Uitspraak
GERECHTSHOF AMSTERDAM
1.Ontstaan en loop van het geding
2.Feiten
3.Toepasselijke regelgeving
Inleiding.
Gerechtshof Amsterdam
In deze zaak gaat het om de vraag of de verhuur van onbemande elektrische sloepen door belanghebbende onder de reikwijdte van de vermakelijkheidsretributie valt. Het Gerechtshof Amsterdam heeft op 3 oktober 2017 uitspraak gedaan in hoger beroep tegen de heffingsambtenaar van de gemeente Amsterdam. Belanghebbende, vertegenwoordigd door mr. M.A. Schricker, had bezwaar gemaakt tegen naheffingsaanslagen vermakelijkheidsretributie voor de jaren 2011 en 2012, opgelegd door de heffingsambtenaar.
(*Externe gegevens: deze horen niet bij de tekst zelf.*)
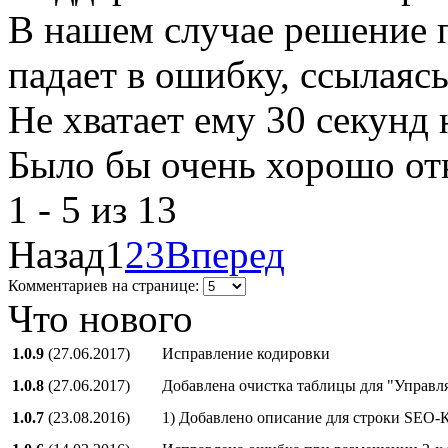
В нашем случае решение п
падает в ошибку, ссылаясь
Не хватает ему 30 секунд 
Было бы очень хорошо отк
1 - 5 из 13
Назад
1
2
3
Вперед
Комментариев на странице:
Что нового
1.0.9
(27.06.2017)
Исправление кодировки
1.0.8
(27.06.2017)
Добавлена очистка таблицы для "Управл
1.0.7
(23.08.2016)
1) Добавлено описание для строки SEO-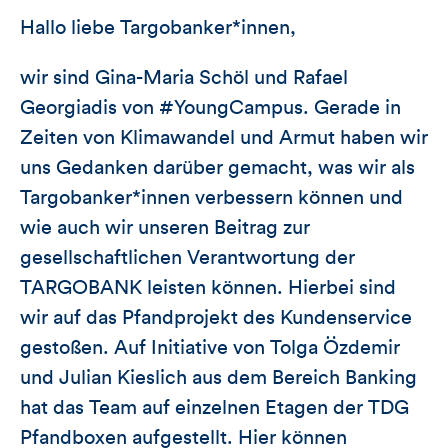
Hallo liebe Targobanker*innen,
wir sind Gina-Maria Schöl und Rafael
Georgiadis von #YoungCampus. Gerade in
Zeiten von Klimawandel und Armut haben wir
uns Gedanken darüber gemacht, was wir als
Targobanker*innen verbessern können und
wie auch wir unseren Beitrag zur
gesellschaftlichen Verantwortung der
TARGOBANK leisten können. Hierbei sind
wir auf das Pfandprojekt des Kundenservice
gestoßen. Auf Initiative von Tolga Özdemir
und Julian Kieslich aus dem Bereich Banking
hat das Team auf einzelnen Etagen der TDG
Pfandboxen aufgestellt. Hier können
De heffingsambtenaar stelde dat belanghebbende belastingplichtig was op grond van de Verordening op de vermakelijkheidsretributie te water 2005, omdat de verhuur van de sloepen als een vermakelijkheid werd aangemerkt. Het Hof oordeelde dat het verblijf aan boord van een schip op binnen de gemeente gelegen water op zich reeds een vermakelijkheid vormt. De omstandigheid dat huurders zelf hun vaarroute bepalen, doet hieraan niet af. Het Hof bevestigde dat belanghebbende belastingplichtig is, ongeacht of de sloepen bemand zijn of niet. De hoogte van de naheffingsaanslagen was niet in geschil. Het Hof concludeerde dat de heffingsambtenaar voldoende had aangetoond dat de gemeente kosten maakt die verband houden met het gebruik van de waterwegen en dat de heffing van vermakelijkheidsretributie niet in strijd is met het gelijkheidsbeginsel. De uitspraak van de rechtbank werd bevestigd en het hoger beroep werd ongegrond verklaard.